U.S., Europe race to improve food supply chains after India bans wheat exports
The United States and the European Union are looking at how to improve food supply chains with export restrictions from India and other nations accentuating global problems, the EU’s trade chief told CNBC.
G-7 foreign ministers warned over the weekend that the war in Ukraine is increasing the risk of a global hunger crisis. This is because Ukraine has been unable to export grains, fertilizers and vegetable oil, while the conflict is also destroying crop fields and preventing a normal planting season.
This has increased the reliance on nations from other parts of the world for these products. But some of these countries, concerned about supplies for their own citizens, have imposed restrictions on exports. This is the case in India, for example, which announced Saturday a ban on wheat sales “to manage the overall food security of the country.”
“That’s something which is very much of concern,” Valdis Dombrovskis, the EU’s trade chief, told CNBC Sunday about these new export measures.
“We agreed with the United States to cooperate and coordinate our approaches in this area, because … as a response to Russia’s aggression against Ukraine and a corresponding increase in food prices and concerns about food security, countries are starting to take export restrictive measures. And we think that this is a tendency which can only actually aggravate the problem,” Dombrovskis said.
He added that these measures, such as Indonesia’s ban on palm oil exports, “make matters worse.”
Limits on exports are likely to drive up commodity prices, and therefore food costs too. For the EU, this is a matter of food affordability, Dombrovskis explained.

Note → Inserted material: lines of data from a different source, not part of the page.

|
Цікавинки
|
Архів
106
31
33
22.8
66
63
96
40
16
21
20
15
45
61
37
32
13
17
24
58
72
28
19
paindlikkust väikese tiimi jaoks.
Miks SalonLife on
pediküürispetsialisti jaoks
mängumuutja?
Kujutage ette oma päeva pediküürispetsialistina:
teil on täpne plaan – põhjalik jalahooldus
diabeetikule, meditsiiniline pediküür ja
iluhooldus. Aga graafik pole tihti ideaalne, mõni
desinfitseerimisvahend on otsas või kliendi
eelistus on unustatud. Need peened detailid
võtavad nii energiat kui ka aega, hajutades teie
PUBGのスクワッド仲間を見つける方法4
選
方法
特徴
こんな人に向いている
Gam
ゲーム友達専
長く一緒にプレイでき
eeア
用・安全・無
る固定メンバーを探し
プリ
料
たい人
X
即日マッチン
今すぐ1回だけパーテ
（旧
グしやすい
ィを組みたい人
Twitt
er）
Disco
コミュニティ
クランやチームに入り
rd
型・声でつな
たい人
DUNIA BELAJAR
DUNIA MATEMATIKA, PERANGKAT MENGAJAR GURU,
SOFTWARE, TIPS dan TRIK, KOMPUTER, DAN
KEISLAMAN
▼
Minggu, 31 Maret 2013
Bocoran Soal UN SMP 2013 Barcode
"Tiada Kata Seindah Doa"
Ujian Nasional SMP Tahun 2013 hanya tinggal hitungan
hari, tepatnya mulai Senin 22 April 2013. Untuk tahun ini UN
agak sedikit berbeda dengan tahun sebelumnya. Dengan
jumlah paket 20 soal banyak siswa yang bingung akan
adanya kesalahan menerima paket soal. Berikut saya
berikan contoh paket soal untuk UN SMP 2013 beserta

The U.S. and the EU are having talks in France on Monday for their joint Trade and Technological Council, or TTC. The group was put together back in 2021 to restore transatlantic ties, after the Trump-era trade tariffs and disagreements.
However, the work of the TTC has now gone beyond its intended focus, such as semiconductor shortages, to incorporate and find solutions for current geopolitical issues.
Its first meeting, in late 2021, was overshadowed by the U.S. agreement to sell nuclear submarines to Australia — where Canberra decided to ditch a business deal with France, upsetting European officials. Now, its second gathering is dealing with supply shocks in the wake of Russia’s unprovoked invasion of Ukraine.
Speaking to CNBC Sunday, Europe’s Competition Chief Margrethe Vestager said she never thought the TTC would be discussing sanctions against Russia.
“I didn’t foresee this coming. I thought the TTC would be much more focusing on all the other issues … like, for instance, how to coordinate in standard setting organizations, how to make sure that we can create a coalition for people to be elected in organizations, how to work on the supply chains,” Vestager said.
“I think with the geopolitics that we have ahead of us that we’re in now, you know, if we hadn’t had the TTC, we’d have had to invent it,” Vestager said.
The EU’s competition chief was once dubbed by former U.S. President Donald Trump as Europe’s “tax lady” and often criticized for going after Big Tech. However, she says she has noticed recent a change in the transatlantic relationship.
“Things are very different from what we saw 2, 4, 6 years ago,” she said.
When asked whether Russia’s invasion of Ukraine served to revive the transatlantic bond, she said: “I definitely think so.”
“It has made it abundantly clear that like-minded [nations] must come together,” she said.